SVE: Distributed video processing at Facebook scale

SVE: Distributed video processing at Facebook scale Huang et al., SOSP’17

SVE (Streaming Video Engine) is the video processing pipeline that has been in production at Facebook for the past two years. This paper gives an overview of its design and rationale. And it certainly got me thinking: suppose I needed to build a video processing pipeline, what would I do? Using one of the major cloud platforms, simple video uploading encoding, and transcoding is almost a tutorial level use case. Here’s A Cloud Guru describing how they built a transcoding pipeline in AWS using Elastic Transcoder, S3, and Lambda, in less than a day. Or you could use the video encoding and transcoding services in Google Cloud Platform. Or Microsoft Azure media services. Which is a good reminder, when you look at what’s involved in building SVE, that “you are not Facebook.” Somewhere on the journey from simple and relatively small scale video upload and processing, to Facebook scale (tens of millions of uploads/day – and presumably growing fast) it starts to make sense to roll-your-own. Where is that handover point? (And by the time you reach it remember, the cloud platforms will be even more capable than they are today). Let’s take a look at the situation inside of Facebook to get our bearings.

Video at Facebook

At Facebook, we envision a video-first world with video being used in many of our apps and services. On an average day, videos are viewed more than 8 billion times on Facebook.
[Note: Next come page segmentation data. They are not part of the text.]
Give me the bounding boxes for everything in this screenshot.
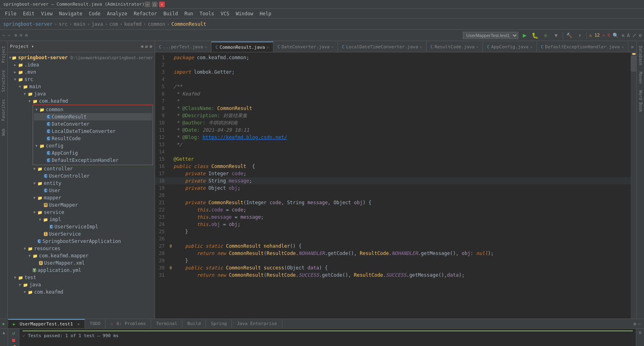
favorites-tab[interactable]: Favorites [0, 96, 6, 124]
bottom-tab-terminal[interactable]: Terminal [151, 319, 182, 328]
breadcrumb-com[interactable]: com [109, 21, 118, 27]
tree-localdatetimeconverter[interactable]: C LocalDateTimeConverter [34, 128, 152, 135]
tree-src[interactable]: ▼ 📁 src [8, 76, 155, 83]
menu-refactor[interactable]: Refactor [130, 10, 160, 17]
tree-defaultexceptionhandler[interactable]: C DefaultExceptionHandler [34, 157, 152, 164]
tree-test-java[interactable]: ▼ 📁 java [8, 281, 155, 288]
tree-root[interactable]: ▼ 📁 springboot-server D:\javaworkspace\s… [8, 54, 155, 61]
tree-commonresult[interactable]: C CommonResult [34, 113, 152, 120]
rerun-button[interactable]: ↺ [12, 330, 15, 336]
run-button[interactable]: ▶ [521, 31, 529, 39]
bottom-tab-spring[interactable]: Spring [206, 319, 232, 328]
menu-view[interactable]: View [38, 10, 56, 17]
tree-service[interactable]: ▼ 📁 service [8, 209, 155, 216]
bottom-tab-java-enterprise[interactable]: Java Enterprise [232, 319, 282, 328]
close-tab-resultcode[interactable]: ✕ [476, 45, 478, 49]
bottom-tab-run[interactable]: ▶ UserMapperTest.test1 ✕ [8, 319, 85, 328]
menu-edit[interactable]: Edit [20, 10, 38, 17]
tab-resultcode[interactable]: C ResultCode.java ✕ [427, 41, 483, 52]
tab-dateconverter[interactable]: C DateConverter.java ✕ [273, 41, 338, 52]
tree-mapper-folder[interactable]: ▼ 📁 com.keafmd.mapper [8, 252, 155, 259]
breadcrumb-class[interactable]: CommonResult [171, 21, 206, 27]
maven-tab[interactable]: Maven [638, 68, 644, 87]
run-settings-icon[interactable]: ⚙ [639, 330, 641, 335]
close-run-tab[interactable]: ✕ [77, 322, 80, 326]
tab-localdatetimeconverter[interactable]: C LocalDateTimeConverter.java ✕ [338, 41, 427, 52]
menu-navigate[interactable]: Navigate [56, 10, 86, 17]
tree-application-yml[interactable]: Y application.yml [8, 267, 155, 274]
tree-springbootserverapplication[interactable]: C SpringbootServerApplication [8, 238, 155, 245]
tree-usermapper[interactable]: M UserMapper [8, 201, 155, 209]
tree-mapper[interactable]: ▼ 📁 mapper [8, 194, 155, 201]
toolbar-translate[interactable]: A [627, 33, 630, 38]
menu-code[interactable]: Code [86, 10, 104, 17]
bottom-minimize[interactable]: – [638, 321, 641, 327]
tree-common[interactable]: ▼ 📁 common [34, 106, 152, 113]
structure-tab[interactable]: Structure [0, 67, 6, 95]
tree-mvn[interactable]: ▶ 📁 .mvn [8, 68, 155, 76]
project-tool-add[interactable]: ⊕ [141, 44, 144, 49]
bottom-tab-problems[interactable]: ⚠ 6: Problems [106, 319, 151, 328]
breadcrumb-src[interactable]: src [59, 21, 68, 27]
tree-user[interactable]: C User [8, 187, 155, 194]
build-button[interactable]: 🔨 [565, 31, 574, 39]
close-tab-appconfig[interactable]: ✕ [530, 45, 532, 49]
menu-analyze[interactable]: Analyze [104, 10, 130, 17]
tree-test-com-keafmd[interactable]: ▼ 📁 com.keafmd [8, 288, 155, 296]
tree-usercontroller[interactable]: C UserController [8, 172, 155, 180]
debug-button[interactable]: 🐛 [531, 31, 539, 39]
run-icon-bottom[interactable]: ▶ [0, 321, 8, 326]
tab-commonresult[interactable]: C CommonResult.java ✕ [211, 41, 273, 52]
run-config-dropdown[interactable]: UserMapperTest.test1 [463, 32, 518, 39]
minimize-button[interactable]: – [145, 2, 150, 7]
menu-file[interactable]: File [2, 10, 20, 17]
tree-main[interactable]: ▼ 📁 main [8, 83, 155, 90]
tab-more-button[interactable]: » [628, 41, 636, 52]
tab-appconfig[interactable]: C AppConfig.java ✕ [483, 41, 537, 52]
tree-resources[interactable]: ▼ 📁 resources [8, 245, 155, 252]
close-tab-localdatetimeconverter[interactable]: ✕ [420, 45, 422, 49]
tree-com-keafmd[interactable]: ▼ 📁 com.keafmd [8, 97, 155, 105]
menu-build[interactable]: Build [160, 10, 181, 17]
breadcrumb-project[interactable]: springboot-server [3, 21, 53, 27]
tree-userservice[interactable]: I UserService [8, 230, 155, 238]
bottom-tab-todo[interactable]: TODO [85, 319, 106, 328]
menu-window[interactable]: Window [232, 10, 256, 17]
breadcrumb-keafmd[interactable]: keafmd [124, 21, 141, 27]
close-tab-defaultexceptionhandler[interactable]: ✕ [621, 45, 624, 49]
close-tab-usermappertest[interactable]: ✕ [205, 45, 207, 49]
database-tab[interactable]: Database [638, 43, 644, 68]
tree-entity[interactable]: ▼ 📁 entity [8, 180, 155, 187]
toolbar-settings[interactable]: ⚙ [639, 33, 642, 38]
code-editor[interactable]: 1 package com.keafmd.common; 2 3 import … [155, 52, 636, 319]
toolbar-search[interactable]: 🔍 ≡ [613, 33, 624, 38]
tree-config[interactable]: ▼ 📁 config [34, 142, 152, 149]
more-run-button[interactable]: ▼ [552, 31, 560, 39]
tab-defaultexceptionhandler[interactable]: C DefaultExceptionHandler.java ✕ [537, 41, 628, 52]
project-tool-settings[interactable]: ⚙ [149, 44, 152, 49]
tree-test[interactable]: ▼ 📁 test [8, 274, 155, 281]
maximize-button[interactable]: □ [152, 2, 157, 7]
project-tool-sync[interactable]: ⇄ [145, 44, 148, 49]
scrollbar-right[interactable] [631, 52, 636, 319]
tree-appconfig[interactable]: C AppConfig [34, 149, 152, 157]
menu-vcs[interactable]: VCS [217, 10, 233, 17]
tree-controller[interactable]: ▼ 📁 controller [8, 165, 155, 172]
menu-run[interactable]: Run [181, 10, 197, 17]
breadcrumb-java[interactable]: java [91, 21, 103, 27]
scrollbar-thumb[interactable] [631, 56, 636, 72]
tree-dateconverter[interactable]: C DateConverter [34, 120, 152, 128]
tree-userserviceimpl[interactable]: C UserServiceImpl [8, 223, 155, 230]
project-tab[interactable]: Project [0, 43, 6, 66]
web-tab[interactable]: Web [0, 125, 6, 139]
breadcrumb-main[interactable]: main [74, 21, 85, 27]
bottom-settings[interactable]: ⚙ [634, 321, 636, 327]
close-tab-dateconverter[interactable]: ✕ [331, 45, 333, 49]
run-scroll-up[interactable]: ▲ [2, 330, 5, 335]
tab-usermappertest[interactable]: C ...perTest.java ✕ [155, 41, 211, 52]
tree-usermapper-xml[interactable]: X UserMapper.xml [8, 259, 155, 267]
close-button[interactable]: ✕ [159, 2, 165, 7]
close-tab-commonresult[interactable]: ✕ [267, 45, 269, 50]
tree-idea[interactable]: ▶ 📁 .idea [8, 61, 155, 68]
coverage-button[interactable]: ⚙ [542, 31, 550, 39]
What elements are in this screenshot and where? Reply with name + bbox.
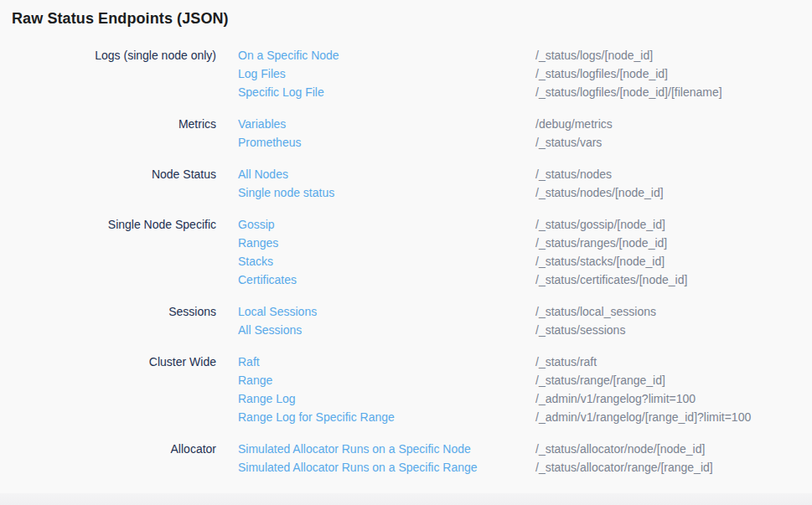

Each of these videos needs to be uploaded, processed, shared, and then downloaded.

There are more than 15 different applications at Facebook that integrate video, which collectively ingest tens of millions of uploads and generate billions of video processing tasks. You’ve probably heard of some of those apps ;), which include:

Facebook video posts
Messenger videos
Instagram stories
360 videos (recorded on 360 cameras and processed to be consumed by VR headsets or 360 players)

Beyond encoding and transcoding, it turns out there’s a lot more processing going on with those videos:

Many apps and services include application-specific video operations, such as computer vision extraction and speech recognition.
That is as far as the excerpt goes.